This article is part of a Chronicle. See more from this Chronicle
Edward Schwartz, Jul 28, 2014
The cola wars. The Apple “I’m a PC” ads. “Miller Lite Has More Taste Than Bud Light.” For as long as there have been advertisements and marketing, companies have been favorably comparing their products and services to those of their competitors and sometimes engaging in outright disparagement in doing so. Not infrequently, the aggrieved company shifts the field of battle from the marketplace to the courthouse, as when DirectTV sued Dish, and when AT&T sued Verizon, alleging that the defendant crossed the line by relying on falsities to damage the plaintiff’s reputation.
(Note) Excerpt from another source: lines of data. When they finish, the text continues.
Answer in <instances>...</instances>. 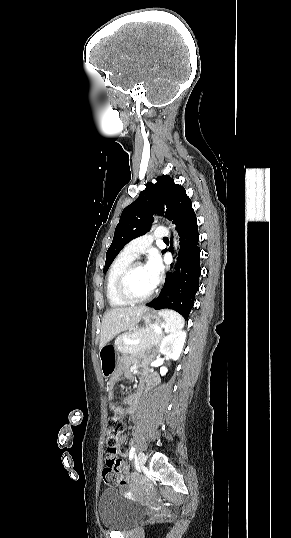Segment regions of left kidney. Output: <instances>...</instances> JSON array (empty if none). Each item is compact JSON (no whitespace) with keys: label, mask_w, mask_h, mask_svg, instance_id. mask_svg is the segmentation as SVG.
<instances>
[{"label":"left kidney","mask_w":291,"mask_h":538,"mask_svg":"<svg viewBox=\"0 0 291 538\" xmlns=\"http://www.w3.org/2000/svg\"><path fill=\"white\" fill-rule=\"evenodd\" d=\"M186 332L179 331L165 336L160 344V353L172 360H178L184 347ZM168 369L165 366L160 368V374L163 376Z\"/></svg>","instance_id":"obj_1"}]
</instances>
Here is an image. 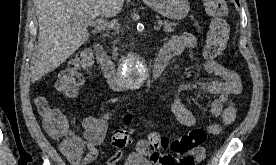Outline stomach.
<instances>
[{"instance_id": "stomach-1", "label": "stomach", "mask_w": 276, "mask_h": 165, "mask_svg": "<svg viewBox=\"0 0 276 165\" xmlns=\"http://www.w3.org/2000/svg\"><path fill=\"white\" fill-rule=\"evenodd\" d=\"M144 2L162 16L173 20L185 18L190 10L188 0H144Z\"/></svg>"}]
</instances>
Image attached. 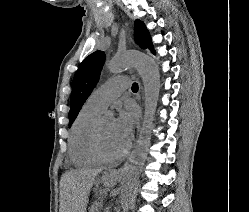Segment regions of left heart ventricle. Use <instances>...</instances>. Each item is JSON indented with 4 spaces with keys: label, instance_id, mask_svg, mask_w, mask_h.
Segmentation results:
<instances>
[{
    "label": "left heart ventricle",
    "instance_id": "b2bd125f",
    "mask_svg": "<svg viewBox=\"0 0 249 212\" xmlns=\"http://www.w3.org/2000/svg\"><path fill=\"white\" fill-rule=\"evenodd\" d=\"M114 120L112 118H103L99 131V142L101 149L107 155H117L121 153L114 140Z\"/></svg>",
    "mask_w": 249,
    "mask_h": 212
}]
</instances>
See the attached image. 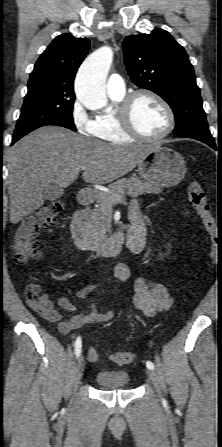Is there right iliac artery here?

Plaintiffs sometimes bring such cases under the Sherman Act, alleging that the defendant’s conduct harmed not only the plaintiff’s reputation but competition as well. However, the courts’ reluctance to bless antitrust claims predicated upon tortious conduct has frustrated the efforts of most plaintiffs bringing such claims. As a result, plaintiffs have more often turned to another statute that was intended to “protect persons engaged in . . . [interstate] commerce against unfair competition”: Lanham Act Section 43(a), which in relevant part prohibits unfair competition in the form of “false or misleading description of fact, or false and misleading representation of fact” that “misrepresents the nature, characteristics, qualities, or geographic origin of [a company’s] or another person’s goods, services, or commercial activities.”
In two cases decided this term, the Court both adopted an expansive view of Lanham Act standing and removed a potential defense to Lanham Act liability that had previously been available to companies in some regulated industries. These two cases will undoubtedly cause more companies to seek judicial protection from the marketing slings and arrows of their competitors and others.